Categories

## Fun with Hex (Cont.)

In the previous post Fun with Hex, I asserted without proof that the Hex Game will never result a draw. In Jiri Matousek’s An Invitation to Discrete Mathematics, I found an elegant proof for the assertion, which requires only a little bit of elementary graph theory. The idea of the proof can also prove Sperner’s Lemma. Moreover, I will present later how to extrapolate this idea to discover something new. The only bit of elementary graph theory we are going to use is the Handshaking lemma.

Lemma (handshaking). Every finite undirected graph has an even number of vertices with odd degree.

To prove the lemma, simply observe that the sum of the degrees of all vertices is equal to twice the number of the edges, which should be even.

Now let us review the Hex Game. Recall two versions of the Hex Game.

The original version of the game is to color the hexagons of the game board (illustrated in black) and each player tries to link the opposite sides of the board with a connected series of hexagons with the same color.

Alternatively, one can play with the Voronoi dual of the hexagon game board (illustrated in red). This time, two players color the vertices and compete to link the opposite sides with a path of vertices of their own color. For instance, player one would try to form a red path from the northwest side to the southeast side, while player two would strive to build a blue one from the northeast side to the southwest side.

We can tilt and rescale the dual graph without changing the game as follows.

In this new graph, the first player wants to build a red path from the west to the east and the second player wants to build a blue path from the north to the south. Furthermore, for purpose of the proof, we add four auxiliary vertices on each side and color them according to which player it belongs to.

As are shown in the above graph, the vertices on the west and the east are red and the ones on the north and the south are blue. Our goal is to prove that no matter how you color the remaining vertices with red and blue, there is always a monochromatic path connecting two of the four auxiliary points. For the coloring below, there is a red path from W to E.

Proof.Assume, for the sake of contradiction, that some coloring does not form any red path from W to E or blue path from N to S. First, for every red vertex unreachable by any red path starting from W, we change it to green. Similarly, for every blue vertex unreachable by any blue path starting from N, we change it to green, too.

Under the assumption that there is no red path from W to E and no blue path from N to S, the vertices E and S are both changed to green. Now we have a triangulated planar graph whose four vertices on the external face, W, N, E, S are colored by red, blue, green, green respectively.

Lemma. Given a 3-coloring on a triangulated planar graph whose four vertices on the external face, say W, N, E, S, are colored by red, blue, green, green respectively. There is an internal triangular face whose vertices are of different color.
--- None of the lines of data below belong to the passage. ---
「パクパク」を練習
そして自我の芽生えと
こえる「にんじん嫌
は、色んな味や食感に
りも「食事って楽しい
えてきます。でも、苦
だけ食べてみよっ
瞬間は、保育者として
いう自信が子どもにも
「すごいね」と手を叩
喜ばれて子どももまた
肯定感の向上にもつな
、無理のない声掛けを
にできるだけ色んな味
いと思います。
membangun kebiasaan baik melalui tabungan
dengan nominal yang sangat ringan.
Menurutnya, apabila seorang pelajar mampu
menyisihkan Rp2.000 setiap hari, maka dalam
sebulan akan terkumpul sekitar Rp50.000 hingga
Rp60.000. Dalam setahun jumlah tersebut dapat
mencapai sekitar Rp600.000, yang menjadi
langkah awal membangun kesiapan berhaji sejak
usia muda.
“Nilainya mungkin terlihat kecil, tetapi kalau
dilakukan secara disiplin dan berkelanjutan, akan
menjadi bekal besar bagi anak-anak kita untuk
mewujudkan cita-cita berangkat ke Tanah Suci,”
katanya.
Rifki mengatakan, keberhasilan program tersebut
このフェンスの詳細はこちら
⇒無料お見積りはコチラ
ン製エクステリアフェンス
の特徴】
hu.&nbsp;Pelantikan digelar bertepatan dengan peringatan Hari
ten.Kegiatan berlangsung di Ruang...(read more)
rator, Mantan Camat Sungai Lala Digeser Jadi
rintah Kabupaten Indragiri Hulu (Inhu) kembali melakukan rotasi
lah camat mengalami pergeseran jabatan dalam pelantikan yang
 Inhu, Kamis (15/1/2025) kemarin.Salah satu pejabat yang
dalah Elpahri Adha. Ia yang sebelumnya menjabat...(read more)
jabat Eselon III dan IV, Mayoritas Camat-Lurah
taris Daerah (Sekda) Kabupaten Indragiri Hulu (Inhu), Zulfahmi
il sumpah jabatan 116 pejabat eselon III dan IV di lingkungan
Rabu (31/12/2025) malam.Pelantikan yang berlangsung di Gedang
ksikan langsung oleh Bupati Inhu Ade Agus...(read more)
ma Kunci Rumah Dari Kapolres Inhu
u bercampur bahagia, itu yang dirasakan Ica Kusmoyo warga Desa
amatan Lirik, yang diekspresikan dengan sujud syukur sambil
By this lemma, we can conclude that there exists an internal triangular face, say ABC, such that A is red, B blue and C green. This implies that there are a red path from W to A and a blue path from N to B. If the vertex C is originally red, then it should still be red because there is an edge between A and C. By the same reason, if it is originally blue, then it should still be blue. This gives a contradiction! To finish the proof for the Hex Game, we only need to prove the lemma.

Proof of Lemma. For each face of the triangulated planar graph, we put a vertex in it. Two vertices are adjacent if and only if their corresponding faces share a common edge whose endpoints are colored red and blue.

Note that the degree of the vertex in the external face is 1. By the handshaking lemma, there is a vertex, say $v$ in the internal face, say $F$, whose degree is odd. It is easy to see the only possible coloring of the vertices of $F$ to get an odd degree of $v$ is to color them by 3 different colors.

Now I am going to show something new. The idea to consider another game board which looks like:

The idea is to get a symmetric board. To build such a game board, one can start with a hexagon in the center and then add several layers of hexagons around it. In the picture above, the hexagon labeled by 1 is the one we start with. We call it the 1st layer. Then we can add 6 hexagons labeled by 2 around it to form the 2nd layer and another 12 hexagons labeled by 3 around the 2nd layer. In general, to build a symmetric Hex of size $n$, one only needs to repeat the process $n$ times.

For this symmetric Hex game board, we have three pairs of opposite sides. One reasonable goal, which is analogous to the goal of the Hex Game, is to build a monochromatic path that links two opposite sides. However two players can cooperate to tie the game in this case.

Therefore, for the symmetric Hex, the goal is to build a monochromatic connected component that touches two opposite sides or three nonadjacent sides. For simplicity, we can such a monochromatic connected component a winning component. In other words, if we label six sides by 1 through 6, both players want to use their own colors to connect side 1 and 4, or side 2 and 5, or side 3 and 6, or side 1, 3 and 5, or side 2, 4 and 6. Again, we will only consider its dual variant in the sense that each player colors the vertex of the following graph.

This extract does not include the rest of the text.